The number of uninsured has grown to an estimated 50 million people because of the recession. Even so, advocates in the halls of Congress are rarely the uninsured themselves. The most visible are groups that represent people who have insurance, usually union members and older people. In the last election, only 10 percent of registered voters said they were uninsured.

There lies the problem. Politics. Because these individuals lack political clout they are seen as unworthy of something so many take advantage of. And to me, it taps into a feeling that I have seen others express that were going thru medical treatment, the belief that they had nothing to offer.  Nothing to give. Feelings of being unworthy to be part of a society that when they looked at them, all they could see what was wrong on the outside.  Maybe a missing arm or leg or damage to there face from shrapnel and twisted metal.  Scars and disfigurations where repeated surgeries were done to correct what some would see as a deficiency.  The embarrassment and shame that they feel because they came home a little different than the way they left.  Wanting to become productive and treated the same in a world that saw them as different. So when I hear someone state they can’t fight a battle because they only can say what is in it for them.

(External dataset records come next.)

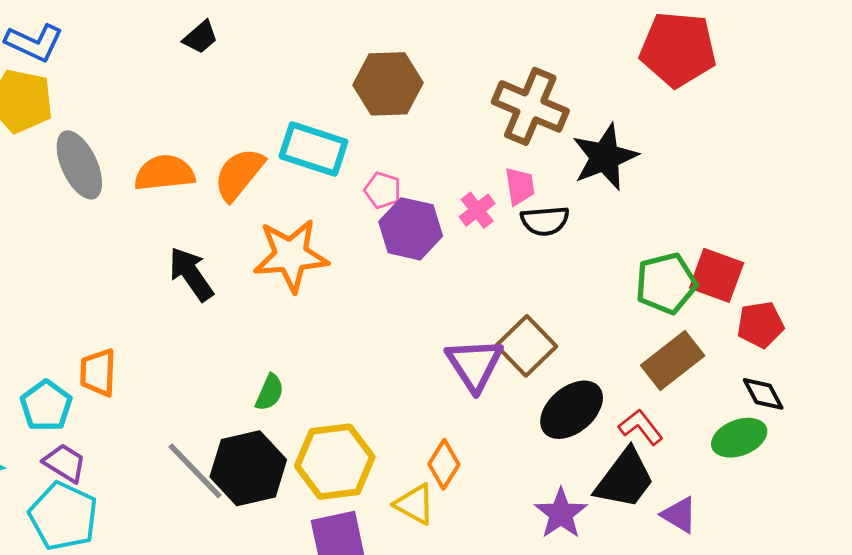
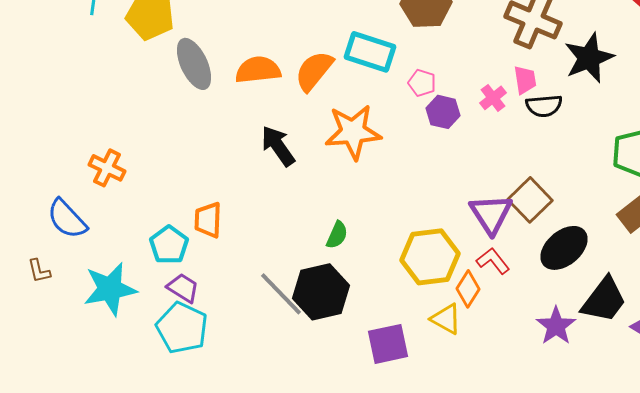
purple hexagon: (411, 229) -> (443, 112), size x0.7
red L-shape: (641, 427) -> (493, 261), moved
yellow hexagon: (335, 462) -> (430, 257), moved

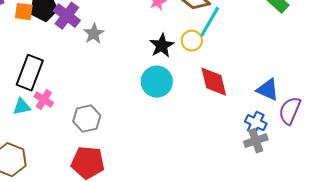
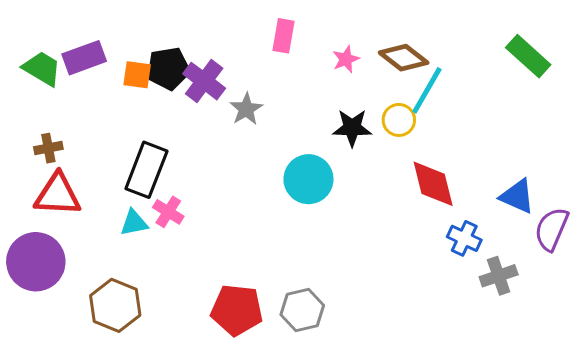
black star: (162, 46) -> (352, 128), turned 30
cyan circle: (157, 82) -> (308, 179), moved
gray hexagon: (87, 119) -> (302, 310), moved
blue cross: (256, 123) -> (464, 238), moved

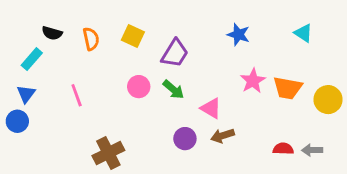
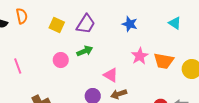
orange semicircle: (91, 39) -> (22, 16), moved
purple trapezoid: (175, 53) -> (86, 24), moved
green arrow: (173, 89) -> (85, 51), moved, turned -63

It’s time to remind yourself that one day it could be you. It could be you facing what 50 million people already have.  Health care may be a personal choice but ignoring these people exist is a civil issue a human rights issue.   These people need a help up not a hand out. But the resources available to them to be part of a country that takes care of there own. Who don’t just talk the talk in front of the right crowds by telling them what they want to hear.    We may have different means of saying the same thing but no matter what affiliation you have, you cannot deny that medical treatment should be a priority. Our first priority. We can provide government programs to help those who lost jobs but it means absolutely nothing if we can’t provide a program for medical insurance if they become sick to save there life.  This does not just affect our civilian counterparts but can effect us as well.  Elected officials have gotten above themselves if they believe this is a fight without any political capital. If they are thinking about politics when it comes to health care, there priorities are not right.